■ BRIEF
Some lines below hold "write". Pick them out and copy them.

■ RECORDS SHOWN
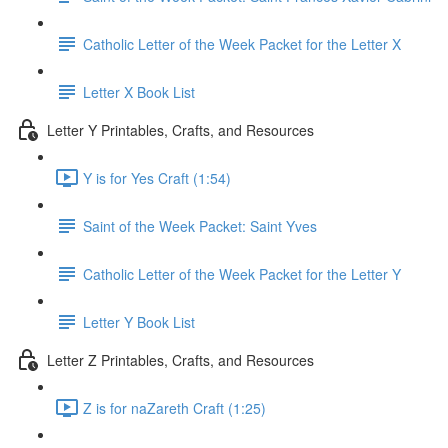
Catholic Letter of the Week Packet for the Letter X
Letter X Book List
Letter Y Printables, Crafts, and Resources
Y is for Yes Craft (1:54)
Saint of the Week Packet: Saint Yves
Catholic Letter of the Week Packet for the Letter Y
Letter Y Book List
Letter Z Printables, Crafts, and Resources
Z is for naZareth Craft (1:25)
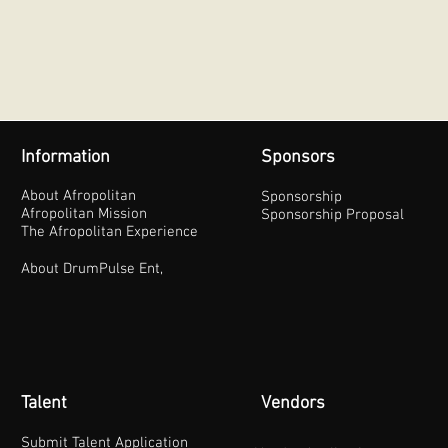
Information
Sponsors
About Afropolitan
Sponsorship
Afropolitan Mission
Sponsorship Proposal
The Afropolitan Experience
About DrumPulse Ent,
Talent
Vendors
Submit Talent Application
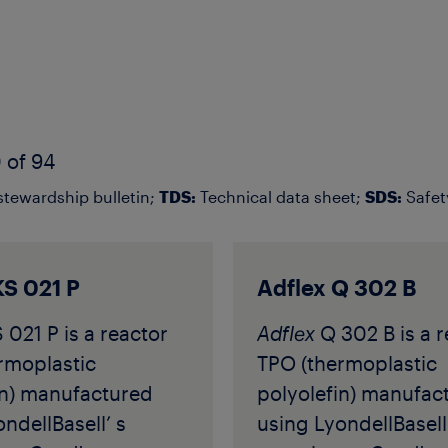
 of 94
tewardship bulletin;
TDS:
Technical data sheet;
SDS:
Safet
KS 021 P
Adflex Q 302 B
 021 P is a reactor
Adflex
Q 302 B is a r
rmoplastic
TPO (thermoplastic
in) manufactured
polyolefin) manufac
ndellBasell’ s
using LyondellBasell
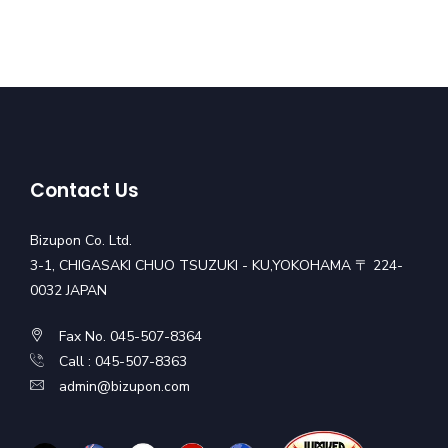
Contact Us
Bizupon Co. Ltd.
3-1, CHIGASAKI CHUO TSUZUKI - KU,YOKOHAMA 〒 224-
0032 JAPAN
Fax No. 045-507-8364
Call : 045-507-8363
admin@bizupon.com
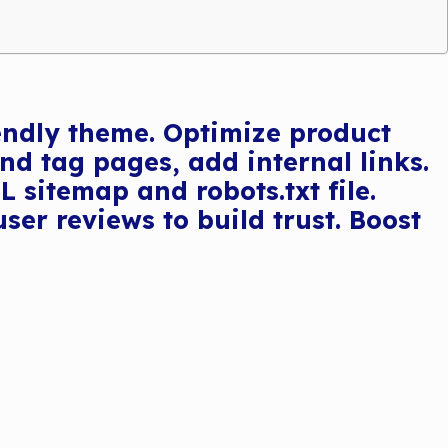
iendly theme. Optimize product
nd tag pages, add internal links.
sitemap and robots.txt file.
er reviews to build trust. Boost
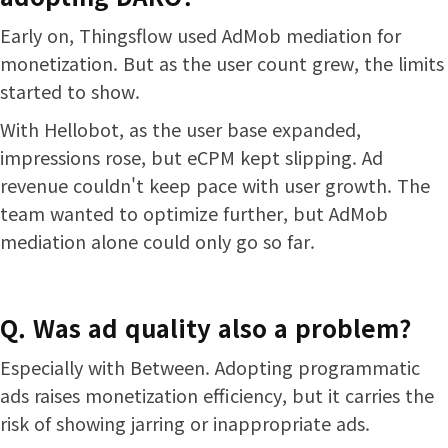
Early on, Thingsflow used AdMob mediation for
monetization. But as the user count grew, the limits
started to show.
With Hellobot, as the user base expanded,
impressions rose, but eCPM kept slipping. Ad
revenue couldn't keep pace with user growth. The
team wanted to optimize further, but AdMob
mediation alone could only go so far.
Q. Was ad quality also a problem?
Especially with Between. Adopting programmatic
ads raises monetization efficiency, but it carries the
risk of showing jarring or inappropriate ads.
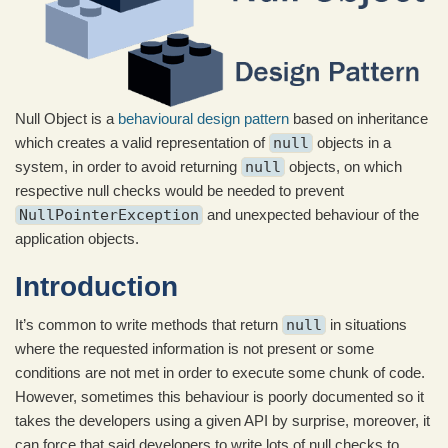
Null Object is a
behavioural design pattern
based on inheritance
which creates a valid representation of
null
objects in a
system, in order to avoid returning
null
objects, on which
respective null checks would be needed to prevent
NullPointerException
and unexpected behaviour of the
application objects.
Introduction
It’s common to write methods that return
null
in situations
where the requested information is not present or some
conditions are not met in order to execute some chunk of code.
However, sometimes this behaviour is poorly documented so it
takes the developers using a given API by surprise, moreover, it
can force that said developers to write lots of null checks to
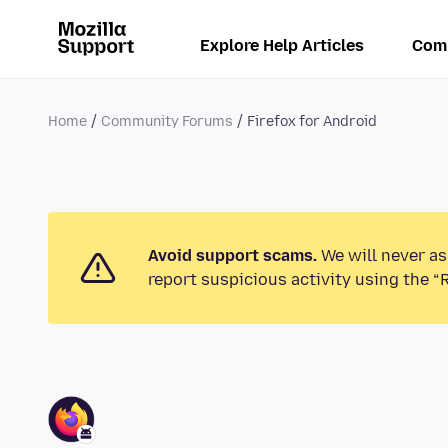
Explore Help Articles
Com
Home
Community Forums
Firefox for Android
Avoid support scams.
We will never as
report suspicious activity using the “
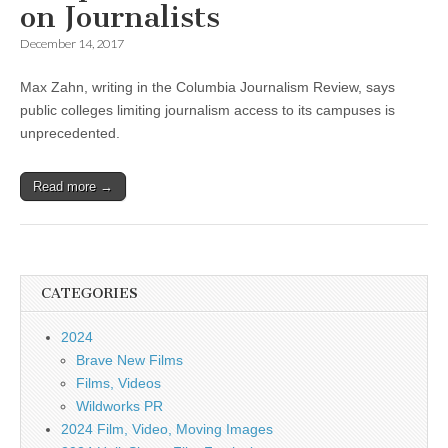
on Journalists
December 14, 2017
Max Zahn, writing in the Columbia Journalism Review, says
public colleges limiting journalism access to its campuses is
unprecedented.
Read more →
CATEGORIES
2024
Brave New Films
Films, Videos
Wildworks PR
2024 Film, Video, Moving Images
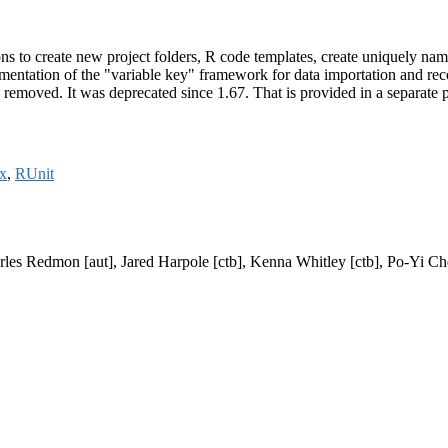
ons to create new project folders, R code templates, create uniquely na
plementation of the "variable key" framework for data importation and r
is removed. It was deprecated since 1.67. That is provided in a separate
x
,
RUnit
arles Redmon [aut], Jared Harpole [ctb], Kenna Whitley [ctb], Po-Yi Che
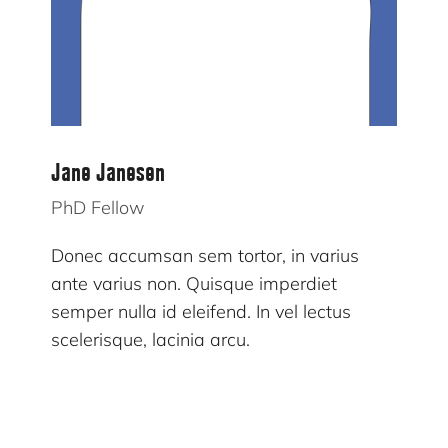
Jane Janesen
PhD Fellow
Donec accumsan sem tortor, in varius
ante varius non. Quisque imperdiet
semper nulla id eleifend. In vel lectus
scelerisque, lacinia arcu.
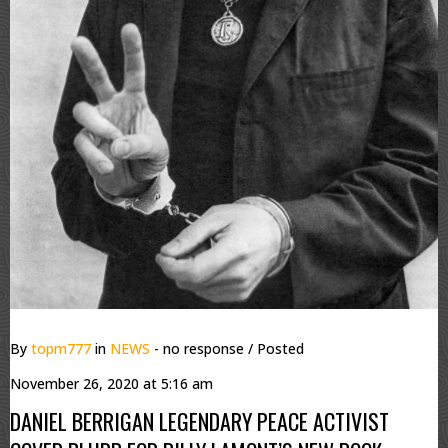
By
topm777
in
NEWS
- no response
/ Posted
November 26, 2020 at 5:16 am
DANIEL BERRIGAN LEGENDARY PEACE ACTIVIST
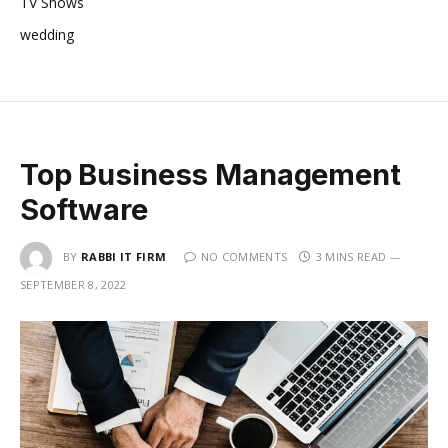
TV Shows
wedding
Top Business Management
Software
BY
RABBI IT FIRM
NO COMMENTS
3 MINS READ
SEPTEMBER 8, 2022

■ RESPONSE
It’s common to write methods that return
can force that said developers to write lots of null checks to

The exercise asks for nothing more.